損害の3つの基準と項目

あなたは、保険会社が提示する損害賠償算定基準がいくつあるかご存じでしょうか?

交通事故における損害賠償の算定基準は3つあります。

そして、保険会社が提示する賠償額はその基準の内の最低ランクのものを出してくることもままあるのです。

1 自賠責基準

自賠責保険基準は、最低の保障を目的とした保険ですから、裁判基準と比較すると相当低い金額となります。
自賠責に対する請求には限度額もあります。

ただし、被害者の過失が相当大きい場合には、任意保険の基準や裁判の基準よりも過失相殺の適用がかなり緩やかであるため、有利な場合もないとはいえません。

2 任意保険基準

任意保険の基準は、各保険会社毎に決められているので、一律の基準は存在しません。

しかし、物損や治療費等の面では、通常は、実費相当額が認められますが、
慰謝料や逸失利益の算定は、裁判基準と比較すると相当低いのが現状です。

任意保険会社が提示する金額と裁判を起こした場合に得られる金額とで、
2倍以上の開きがでることも珍しくありません

どうしてこのようなことがおこるのでしょうか?

それは、保険会社は基本的には営利企業だからです。

保険会社が提示する賠償額は、自賠責からの回収を念頭に置いています

つまり、保険会社はある交通事故で支払う損害賠償額全部をその保険会社が負担するわけではないのです。

自賠責から回収できる金額にプラスアルファした金額が、保険会社が最初に提示する賠償額なのです。

その証拠に、自賠責保険が2つ使える場合等(事故に関与した有責の自動車が2台ある場合)は、通常の任意保険会社が提示する基準よりも相当高い基準で提示してきます。

これは、自賠責保険が2つ使える場合は、2倍の金額を自賠責から回収できるからです。

ただし、2つの自賠責保険を使える場合でも、任意保険会社の提示は、裁判所基準と比べるとまだ低いのが現状です。

いうまでもなく、自賠責保険が1つしか使えない場合、裁判所基準よりもかなり低い提示となるのです。

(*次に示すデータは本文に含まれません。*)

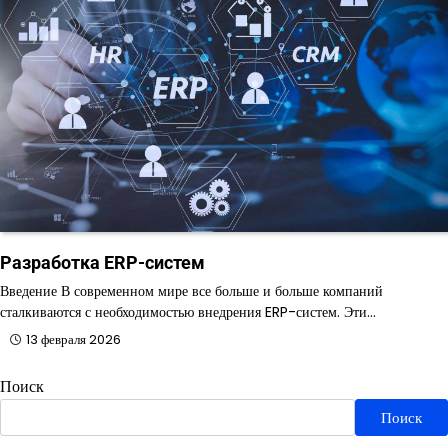
Разработка ERP-систем
Введение В современном мире все больше и больше компаний
сталкиваются с необходимостью внедрения ERP-систем. Эти…
13 февраля 2026
Поиск
Поиск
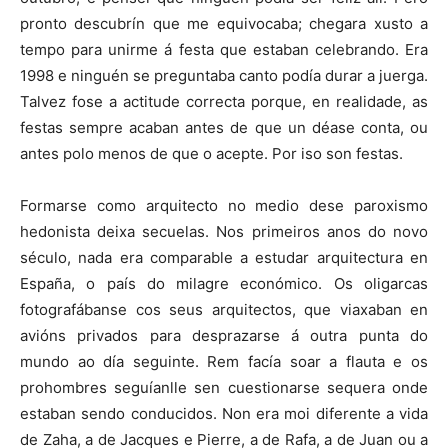
pronto descubrín que me equivocaba; chegara xusto a
tempo para unirme á festa que estaban celebrando. Era
1998 e ninguén se preguntaba canto podía durar a juerga.
Talvez fose a actitude correcta porque, en realidade, as
festas sempre acaban antes de que un déase conta, ou
antes polo menos de que o acepte. Por iso son festas.
Formarse como arquitecto no medio dese paroxismo
hedonista deixa secuelas. Nos primeiros anos do novo
século, nada era comparable a estudar arquitectura en
España, o país do milagre económico. Os oligarcas
fotografábanse cos seus arquitectos, que viaxaban en
avións privados para desprazarse á outra punta do
mundo ao día seguinte. Rem facía soar a flauta e os
prohombres seguíanlle sen cuestionarse sequera onde
estaban sendo conducidos. Non era moi diferente a vida
de Zaha, a de Jacques e Pierre, a de Rafa, a de Juan ou a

知識としてこのようなことを知っていても、保険会社の担当者は交通事故のプロですから、
いろんな理屈をつけて、増額にはなかなか応じません

したがって、損害額が大きいケースほど、弁護士が介入して、
裁判を起こした上で裁判の基準により損害賠償請求する必要性が高くなる
のです。

3 裁判・弁護士基準

交通事故に関しては、多くの裁判例が集積されており、どのような場合にどの程度損害が認められるかについて、一応の基準が存在します。

もちろん、現実の裁判においては、個々のケースにより事情が異なりますので、
必ずしも、基準と同じ金額ではありませんが、自賠責基準や任意保険基準よりも高額な損害賠償請求が認められる場合が多いといえます。

ただし、軽微な事故の場合(保険会社の損害提示額が100万円程度の場合)には、
賠償額が増加しても弁護士費用がかかる分だけデメリットとなる可能性もあります。

訴訟にした場合、弁護士費用がたくさんかかると思われている方も多いのですが、
現実には訴訟にすると事故日からの遅延損害金(利息と考えてください。年5%)、弁護士費用の一部も請求できること(損害額の10%程度)、何より保険金額が増大する可能性が高くなることから弁護士費用の心配はする必要はないといえます。

*ただし、裁判を起こした後に、最終的に話し合い(和解)で解決する場合は、相手に請求できる遅延損害金や弁護士費用については、一定程度減縮されるのが通常です。